В португальских владениях в Анголе существовал не меньший спрос на невольников, чем в Занзибарском султанате. Если в Восточной Африке использование рабского труда было важнейшим условием нормального функционирования экономики, то и в Анголе наблюдалась такая же картина. Все хозяйство европейских поселенцев и значительной прослойки мулатов основывалось на труде рабов — и Камерон аккуратно зафиксировал это в своих записях. Кроме того, во второй половине XIX в. именно Ангола стала главным поставщиком невольников в Бразилию, где рабство было окончательно отменено в законодательном порядке лишь в 1880 г. Да и в самой Анголе это произошло всего двумя годами раньше — в 1878 г., т. е. уже после того, как в стране побывал Камерон. Нет ничего удивительного в том, что спорадические и весьма робкие попытки португальских властей метрополии начиная с 1806 г. хоть как-то ограничить ангольскую работорговлю — об ее прекращении предпочитали вообще не говорить! — неизменно встречали яростное сопротивление колонистов, не останавливавшихся даже перед вооруженными мятежами, и не давали сколько-нибудь заметных практических результатов в Африке.
При всех различиях в уровне общественного развития, какие существовали ко времени экспедиции Камерона между народами, через земли которых пролегал его маршрут, общей чертой для всех этих народов в 70-х годах прошлого века было то, что все расширявшийся спрос на рабов в одинаковой степени вовлекал в работорговлю и мелкого племенного вождя где-нибудь в Угого, и мулохве раннеполитического образования Луба (у Камерона — Уруа).

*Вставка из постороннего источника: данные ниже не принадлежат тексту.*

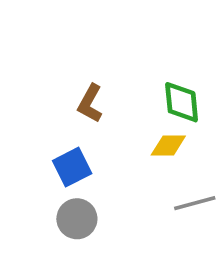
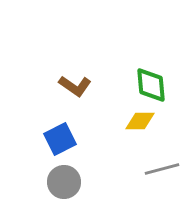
brown L-shape: (90, 103) -> (75, 86), turned -84

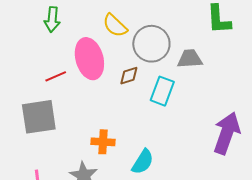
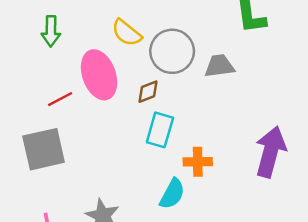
cyan rectangle: (162, 91) -> (160, 130), moved
orange cross: (103, 142) -> (198, 162), moved

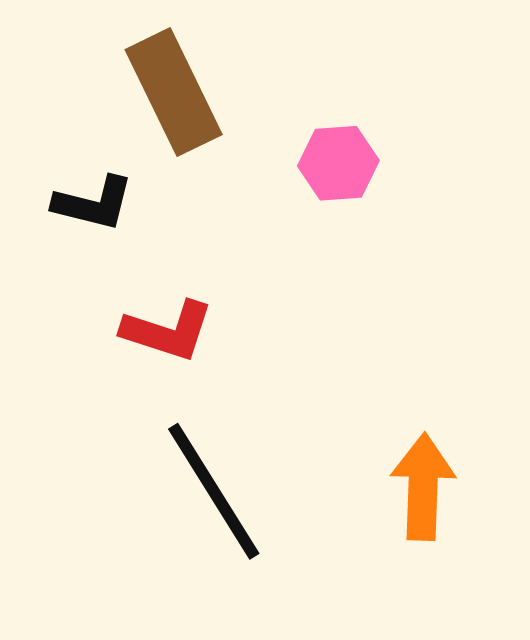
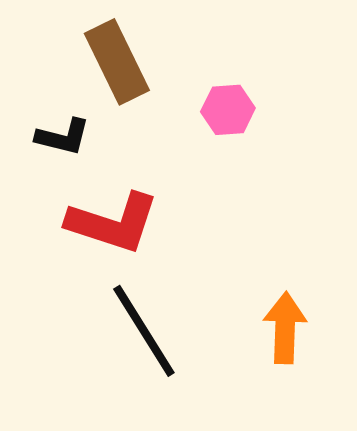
red L-shape: (168, 331) -> (113, 223), size x1.5

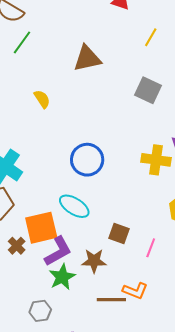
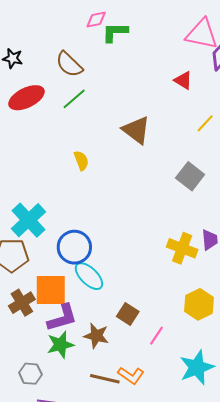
brown triangle: (87, 58) -> (136, 130), turned 36
blue circle: (87, 160) -> (74, 247), moved
brown cross: (17, 246) -> (22, 303), size x1.4

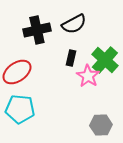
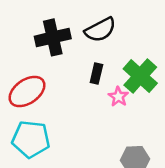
pink star: (88, 76) -> (118, 97), size x0.7

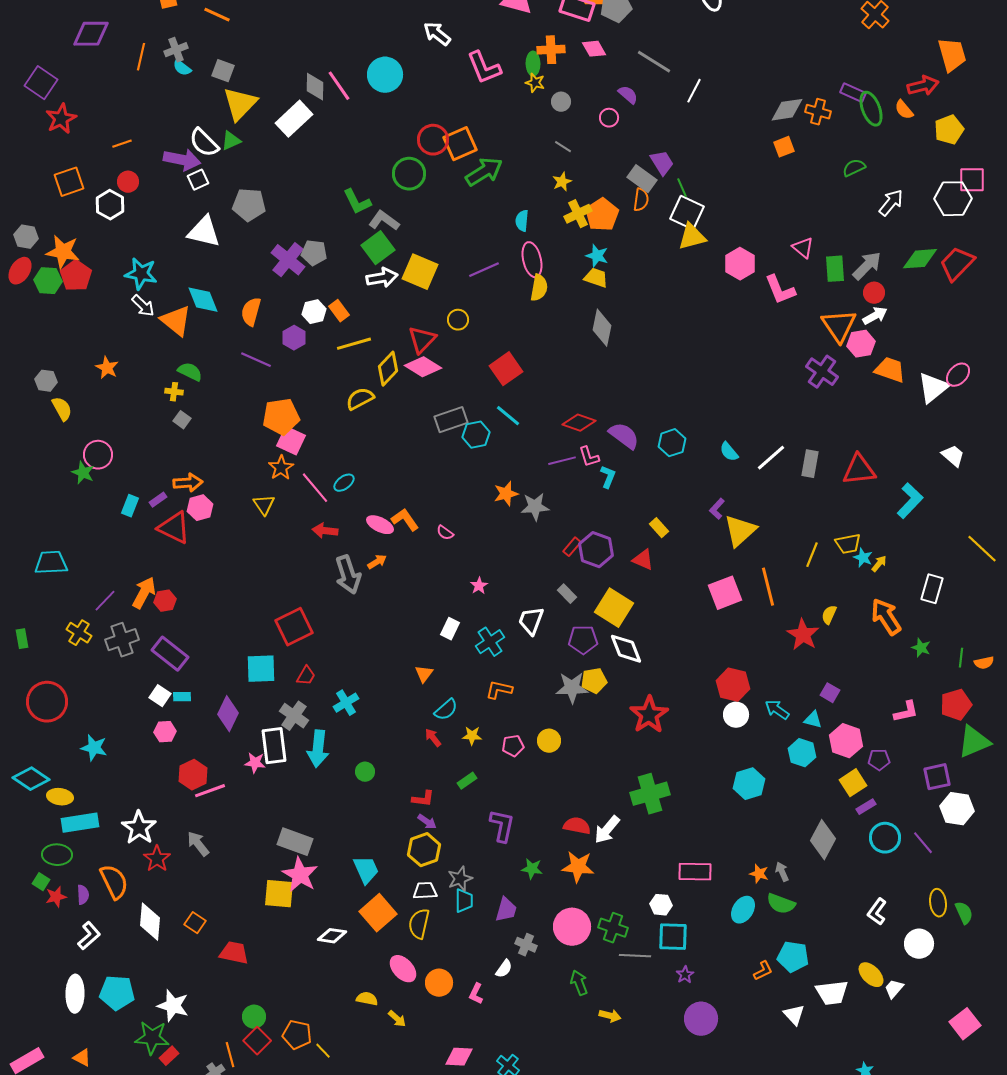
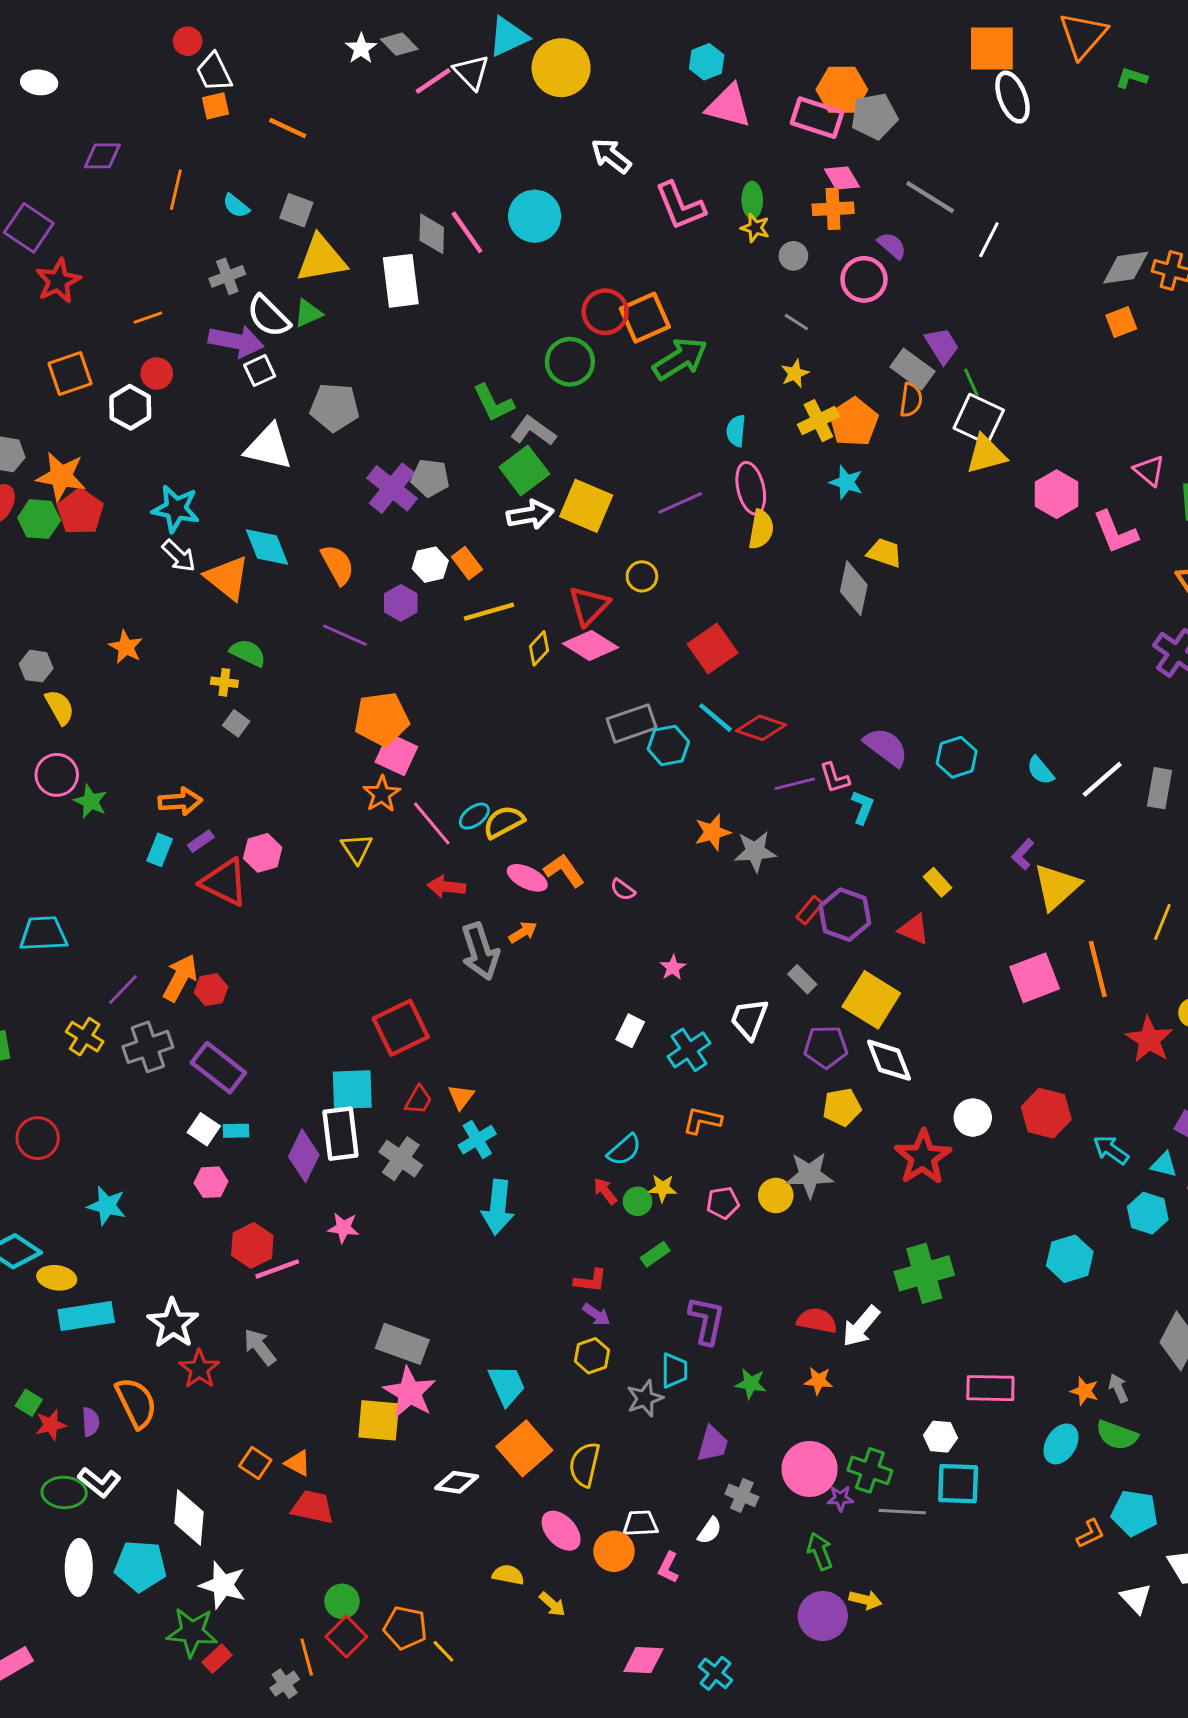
purple diamond: (91, 34) -> (102, 156), size x0.7
gray cross: (176, 50) -> (227, 276), moved
orange cross: (551, 50) -> (833, 209), moved
yellow triangle: (240, 104) -> (321, 259), turned 36
pink circle: (609, 118) -> (864, 279), size x1.6
white rectangle: (294, 119) -> (401, 281), turned -54
yellow trapezoid: (596, 278) -> (885, 553), moved
orange semicircle: (251, 312) -> (338, 565), turned 136
yellow diamond: (388, 369) -> (539, 648), size x0.7
yellow semicircle: (360, 399) -> (504, 822), moved
red diamond: (579, 423) -> (761, 728), moved
pink circle: (98, 455) -> (57, 775), moved
orange arrow: (188, 483) -> (180, 801), moved
orange triangle: (424, 674) -> (461, 1097), moved
gray star: (572, 688) -> (810, 1175), moved
red circle: (47, 702) -> (38, 1138), size x0.7
white circle: (736, 715) -> (973, 1118), moved
white rectangle: (274, 746) -> (341, 1134), moved
cyan arrow: (318, 749) -> (498, 1207), moved
green circle: (365, 772) -> (638, 1201), moved
yellow hexagon: (424, 850) -> (592, 1356), size x0.7
green ellipse: (57, 855) -> (64, 1492), moved
orange star: (578, 867) -> (818, 1381), size x0.6
white trapezoid: (425, 891) -> (640, 1523), moved
cyan trapezoid: (464, 901) -> (674, 1370), moved
white diamond: (150, 922) -> (189, 1517), moved
white L-shape: (89, 936) -> (99, 1482), turned 80
purple star: (685, 975) -> (840, 1498), moved, turned 30
purple circle: (701, 1019) -> (823, 1616), moved
orange triangle: (82, 1058) -> (298, 1463), moved

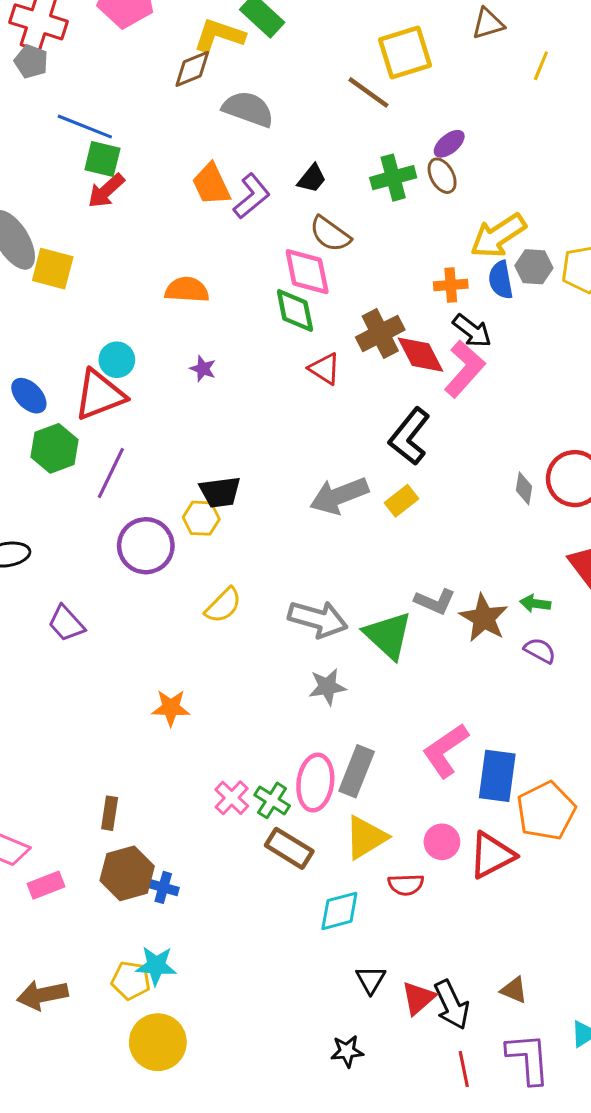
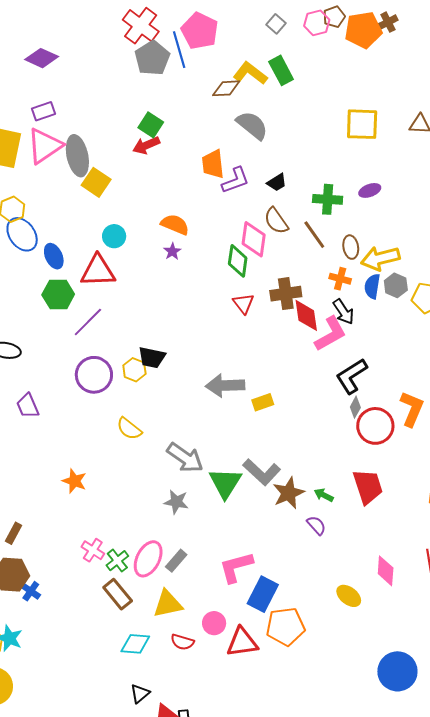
gray pentagon: (31, 61) -> (152, 58), moved, size x1.6
brown line: (368, 92) -> (314, 235), moved
blue line: (85, 127) -> (179, 50), moved, turned 33
brown ellipse: (442, 176) -> (351, 247), moved
cyan circle: (117, 360) -> (114, 236), moved
purple star: (203, 369) -> (172, 251), moved
black L-shape: (409, 436) -> (352, 376), moved
gray diamond: (524, 488) -> (355, 407), moved
gray L-shape: (435, 601) -> (262, 472), size x1.4
yellow semicircle: (223, 605) -> (129, 429), turned 64
gray rectangle: (357, 771) -> (176, 561), size x0.7
pink cross: (232, 798) -> (93, 550), turned -30

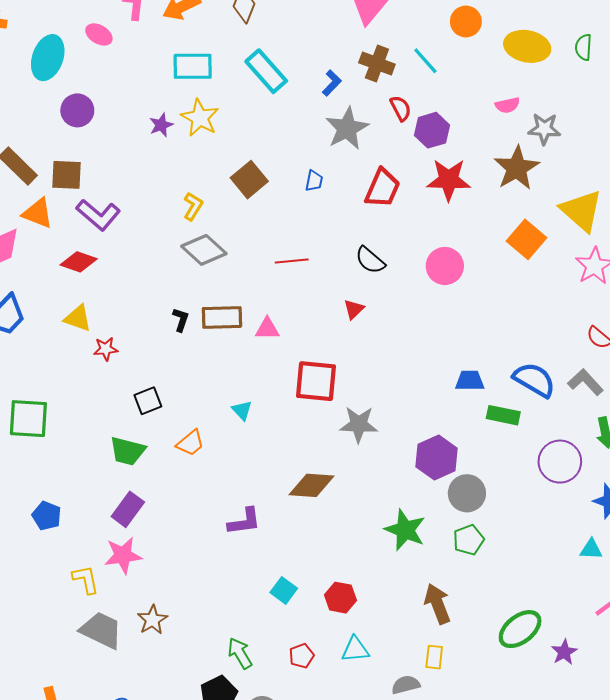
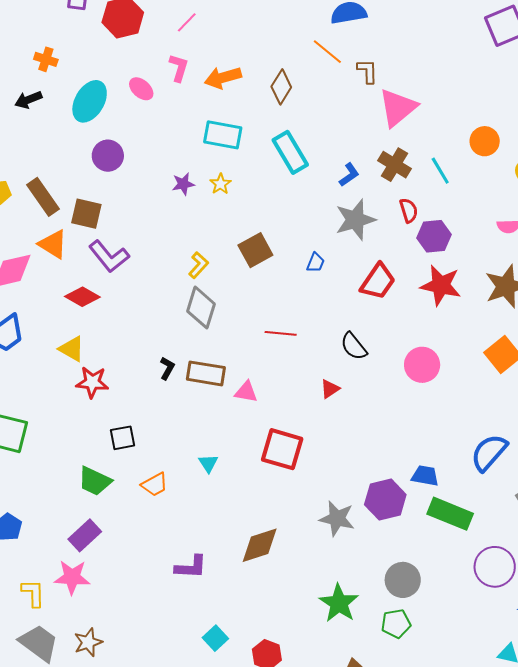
yellow star: (200, 118) -> (220, 184), size x0.6
gray diamond: (204, 250) -> (201, 308), turned 54
red star: (106, 349) -> (92, 382), size x1.4
blue semicircle: (534, 380) -> (489, 453), moved, turned -90
green rectangle: (503, 415) -> (450, 514), size x1.4
gray star: (359, 424) -> (337, 518), moved
purple hexagon: (437, 457) -> (385, 500), moved
brown diamond: (311, 485) -> (260, 545), turned -33

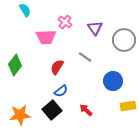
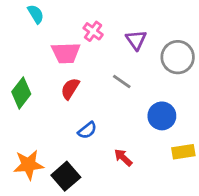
red semicircle: (57, 67) -> (70, 89), moved
black square: (52, 110) -> (66, 176), moved

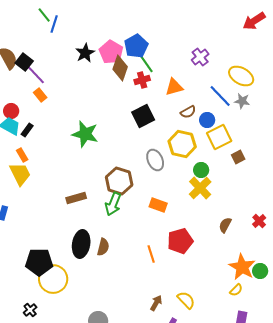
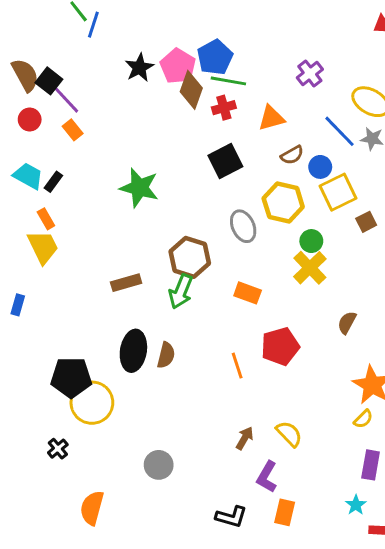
green line: (145, 62) -> (228, 81), turned -45
red circle: (11, 111) -> (30, 119), moved

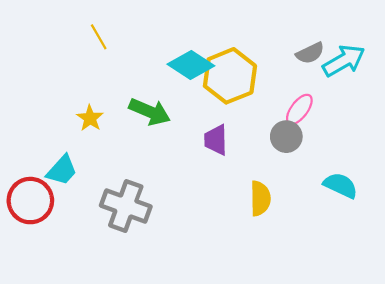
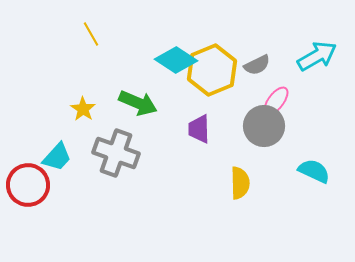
gray semicircle: (310, 53) -> (257, 65), moved
gray circle: (286, 137) -> (264, 126), size x1.4
gray cross: (126, 206) -> (116, 153), moved

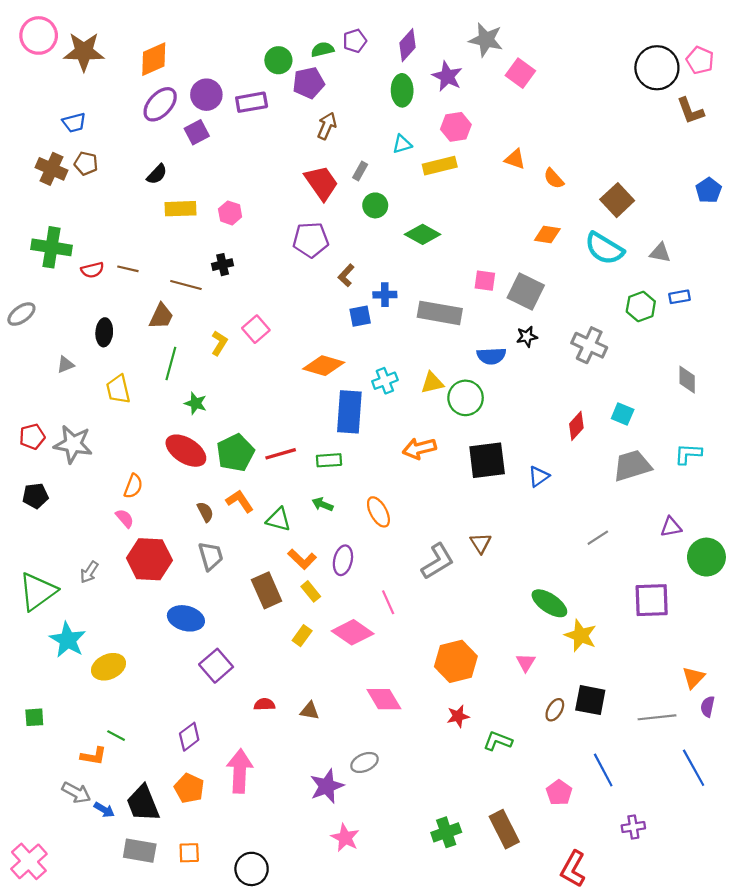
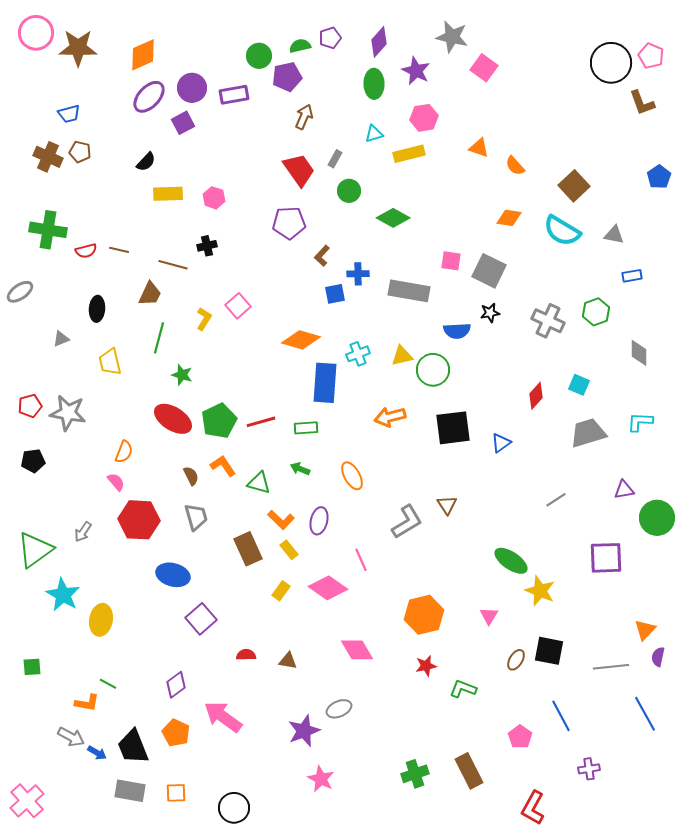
green hexagon: (641, 306) -> (596, 312), moved
yellow ellipse: (109, 667) -> (101, 620), turned -56
pink arrow: (240, 771) -> (223, 717), turned -57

Они были в ней необходимыми посредниками, а то и поставщиками «товара». Вовлечение же в работорговлю с неизбежностью вело к войне практически всех против всех, к жесточайшему разорению хозяйства и, как следствие, к деформации традиционных общественных структур, а в конечном счете — к их разложению, к ослаблению и распаду существовавших раннеполитических объединений на более мелкие.
Вскоре после путешествия Камерона такие разрушительные тенденции в немалой степени облегчили бельгийским, германским, португальским и британским колонизаторам раздел этой части Африки. Главным же непосредственным итогом расцвета работорговли стало небывалое разрушение производительных сил, обезлюдение и запустение целых областей в Центральной Африке. Это плачевное состояние дел и засвидетельствовал в своей книге Камерон с большой яркостью и убедительностью.